And I did read the review. It was very flattering. But quite frankly it didn't _work_ for me, and it seems you're skipping over the bits that are critical in favor of the positive. 

But it's not my comic. More so, it's not my kind of comic. But that doesn't make my words any less true. Yes, people like your comic. That's fantastic. And the fact that you do have people who like your comic certainly is something. But that doesn't make it _critically_ well off. Better Days, Concession, and Jack are all popular comics, yet have a HUGE amount of criticism towards them. These are what keep these comics in the 'good' range, rather than being described as total shit. 

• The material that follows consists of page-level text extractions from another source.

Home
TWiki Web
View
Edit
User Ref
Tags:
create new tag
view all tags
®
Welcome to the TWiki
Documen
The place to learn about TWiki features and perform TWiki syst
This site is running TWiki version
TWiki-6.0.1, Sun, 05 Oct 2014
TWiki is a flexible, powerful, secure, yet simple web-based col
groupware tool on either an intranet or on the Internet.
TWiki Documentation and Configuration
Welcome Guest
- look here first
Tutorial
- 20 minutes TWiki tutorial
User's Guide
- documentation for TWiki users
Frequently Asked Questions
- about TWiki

But comics like Rice Boy, Lackadaisy Cats, and many others are both popular AND critically successful, which is what makes these comics GREAT, which your comic Harkovast is far from being.

*EDIT*

Also, do be a dear and listen to Deo. She's being rather nice about it, really,  and what she's says is entirely true.


----------



## Taralack (Jun 16, 2011)

Deo please have my manchild babies


----------



## M. LeRenard (Jun 16, 2011)

Well... okay, having read a little more of it, I don't think I'm going to go on.
I can see the appeal.  It has fans for the same reason Eragon has fans, or for the reason that people keep watching Sy-Fy Channel Original Movies: it's in a comfortable place.  The characters and setting are all very familiar, since they're basically just archetypes of the fantasy genre (the noble knight, the clever assassin, the wise wizard, etc.).  Stock villains, too; just a nameless threat (literally) that comes in hordes to take over the world, for some reason.  I've seen this all before, many times, and this comic doesn't seem to be adding anything particularly new to the mix.  So it's guaranteed it'll have fans, because this formula has worked in the past.
I will say, for what it is, it's done competently enough, so if you've never read anything fantasy or are just a die-hard fan of the genre, I guess there's no reason not to read it.
The writing, though, is about as amateur as the artwork.  VERY exposition-heavy.  And by that I mean (and CoyoteCaliente pointed this out, too), it's almost entirely exposition.  Characters literally narrate their own personalities.  It has kind of an interesting effect on the storytelling, I guess, but it gets boring really quickly, and it never lets up.  The point of the whole 'show don't tell' idea is immersion; you want to immerse the reader in the story, to make them forget they're reading something.  This style, where characters come into the panel and explain their own personalities and backstories to the reader, does nothing for that.  So it's like, here's a bunch of facts for you to memorize, and by the way, that's the story too.  Hence it becomes boring.
Maybe it gets better later, but I gave it four chapters, so....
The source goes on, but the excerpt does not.